What to do:
The records below are split into lines. How many of those lines contain the string "dots"? Reply with the number only.

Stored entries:
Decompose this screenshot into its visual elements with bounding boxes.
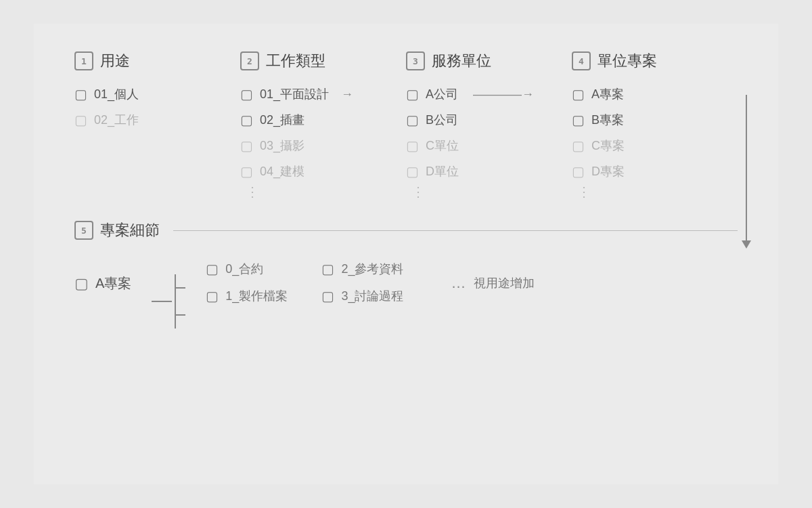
folder-icon: ▢ xyxy=(240,137,253,154)
column-2-header: 2 工作類型 xyxy=(240,51,406,71)
column-2-worktype: 2 工作類型 ▢ 01_平面設計 → ▢ 02_插畫 ▢ 03_攝影 xyxy=(240,51,406,200)
folder-icon: ▢ xyxy=(572,86,585,102)
folder-icon: ▢ xyxy=(240,163,253,179)
long-arrow-icon: ————→ xyxy=(473,87,534,102)
list-item[interactable]: ▢ 0_合約 xyxy=(206,261,288,277)
list-item[interactable]: ▢ C專案 xyxy=(572,137,738,154)
column-1-folder-list: ▢ 01_個人 ▢ 02_工作 xyxy=(74,86,240,128)
column-3-service: 3 服務單位 ▢ A公司 ————→ ▢ B公司 ▢ C單位 xyxy=(406,51,572,200)
addition-text: 視用途增加 xyxy=(474,275,535,291)
list-item[interactable]: ▢ 04_建模 xyxy=(240,163,406,179)
step-badge-4: 4 xyxy=(572,51,591,70)
folder-label: D單位 xyxy=(426,163,459,179)
folder-label: C專案 xyxy=(591,137,625,154)
folder-label: 0_合約 xyxy=(225,261,263,277)
column-1-header: 1 用途 xyxy=(74,51,240,71)
addition-area: … 視用途增加 xyxy=(444,274,535,292)
column-4-folder-list: ▢ A專案 ▢ B專案 ▢ C專案 ▢ D專案 xyxy=(572,86,738,179)
section5-row: 5 專案細節 xyxy=(74,220,738,240)
column-4-project: 4 單位專案 ▢ A專案 ▢ B專案 ▢ C專案 ▢ D專案 xyxy=(572,51,738,200)
step-badge-3: 3 xyxy=(406,51,425,70)
list-item[interactable]: ▢ C單位 xyxy=(406,137,572,154)
list-item[interactable]: ▢ 03_攝影 xyxy=(240,137,406,154)
list-item[interactable]: ▢ D單位 xyxy=(406,163,572,179)
main-container: 1 用途 ▢ 01_個人 ▢ 02_工作 2 工作類型 xyxy=(34,24,778,484)
folder-label: 2_參考資料 xyxy=(341,261,403,277)
more-folders: ▢ 2_參考資料 ▢ 3_討論過程 xyxy=(321,261,403,304)
folder-icon: ▢ xyxy=(572,137,585,154)
section5-header: 5 專案細節 xyxy=(74,220,160,240)
list-item[interactable]: ▢ B專案 xyxy=(572,112,738,128)
list-item[interactable]: ▢ 02_插畫 xyxy=(240,112,406,128)
folder-label: 03_攝影 xyxy=(260,137,304,154)
folder-icon: ▢ xyxy=(206,261,219,277)
folder-label: 01_平面設計 xyxy=(260,86,329,102)
tree-connector xyxy=(152,274,185,329)
list-item[interactable]: ▢ A公司 ————→ xyxy=(406,86,572,102)
folder-label: A公司 xyxy=(426,86,458,102)
folder-icon: ▢ xyxy=(572,163,585,179)
ellipsis-dots: ⋮ xyxy=(572,184,738,200)
arrow-down-icon xyxy=(742,240,751,249)
main-folder-a[interactable]: ▢ A專案 xyxy=(74,274,131,293)
list-item[interactable]: ▢ 2_參考資料 xyxy=(321,261,403,277)
top-section: 1 用途 ▢ 01_個人 ▢ 02_工作 2 工作類型 xyxy=(74,51,738,200)
folder-icon: ▢ xyxy=(74,86,87,102)
list-item[interactable]: ▢ 01_個人 xyxy=(74,86,240,102)
list-item[interactable]: ▢ 3_討論過程 xyxy=(321,288,403,304)
folder-label: 01_個人 xyxy=(94,86,139,102)
arrow-right-icon: → xyxy=(341,87,353,102)
folder-icon: ▢ xyxy=(74,112,87,128)
folder-label: 3_討論過程 xyxy=(341,288,403,304)
folder-icon: ▢ xyxy=(572,112,585,128)
folder-icon: ▢ xyxy=(206,288,219,304)
list-item[interactable]: ▢ 01_平面設計 → xyxy=(240,86,406,102)
folder-label: B專案 xyxy=(591,112,624,128)
folder-icon: ▢ xyxy=(406,112,419,128)
column-3-title: 服務單位 xyxy=(432,51,491,71)
column-4-title: 單位專案 xyxy=(597,51,657,71)
folder-icon: ▢ xyxy=(406,86,419,102)
vertical-line xyxy=(746,95,747,240)
step-badge-5: 5 xyxy=(74,221,93,240)
list-item[interactable]: ▢ 02_工作 xyxy=(74,112,240,128)
main-folder-label: A專案 xyxy=(95,274,131,293)
bracket-svg xyxy=(172,274,185,329)
list-item[interactable]: ▢ D專案 xyxy=(572,163,738,179)
column-3-header: 3 服務單位 xyxy=(406,51,572,71)
column-3-folder-list: ▢ A公司 ————→ ▢ B公司 ▢ C單位 ▢ D單位 xyxy=(406,86,572,179)
list-item[interactable]: ▢ A專案 xyxy=(572,86,738,102)
column-2-title: 工作類型 xyxy=(266,51,325,71)
h-line xyxy=(152,301,172,302)
vertical-arrow xyxy=(742,95,751,249)
column-4-header: 4 單位專案 xyxy=(572,51,738,71)
folder-label: 02_插畫 xyxy=(260,112,304,128)
sub-folders: ▢ 0_合約 ▢ 1_製作檔案 xyxy=(206,261,288,304)
folder-icon: ▢ xyxy=(240,86,253,102)
step-badge-2: 2 xyxy=(240,51,259,70)
step-badge-1: 1 xyxy=(74,51,93,70)
folder-icon: ▢ xyxy=(74,275,89,293)
column-1-purpose: 1 用途 ▢ 01_個人 ▢ 02_工作 xyxy=(74,51,240,200)
folder-label: C單位 xyxy=(426,137,459,154)
folder-icon: ▢ xyxy=(406,163,419,179)
ellipsis-dots: ⋮ xyxy=(406,184,572,200)
folder-icon: ▢ xyxy=(240,112,253,128)
list-item[interactable]: ▢ B公司 xyxy=(406,112,572,128)
ellipsis-icon: … xyxy=(451,274,466,292)
folder-icon: ▢ xyxy=(321,261,334,277)
folder-label: A專案 xyxy=(591,86,624,102)
divider-line xyxy=(173,230,738,231)
column-2-folder-list: ▢ 01_平面設計 → ▢ 02_插畫 ▢ 03_攝影 ▢ 04_建模 xyxy=(240,86,406,179)
ellipsis-dots: ⋮ xyxy=(240,184,406,200)
folder-icon: ▢ xyxy=(321,288,334,304)
folder-label: 02_工作 xyxy=(94,112,139,128)
folder-label: B公司 xyxy=(426,112,458,128)
bottom-section: ▢ A專案 ▢ 0_合約 ▢ 1_製作檔案 xyxy=(74,261,738,329)
list-item[interactable]: ▢ 1_製作檔案 xyxy=(206,288,288,304)
folder-label: 04_建模 xyxy=(260,163,304,179)
section5-title: 專案細節 xyxy=(100,220,160,240)
column-1-title: 用途 xyxy=(100,51,130,71)
folder-label: D專案 xyxy=(591,163,625,179)
folder-label: 1_製作檔案 xyxy=(225,288,288,304)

Solution to the exercise:
3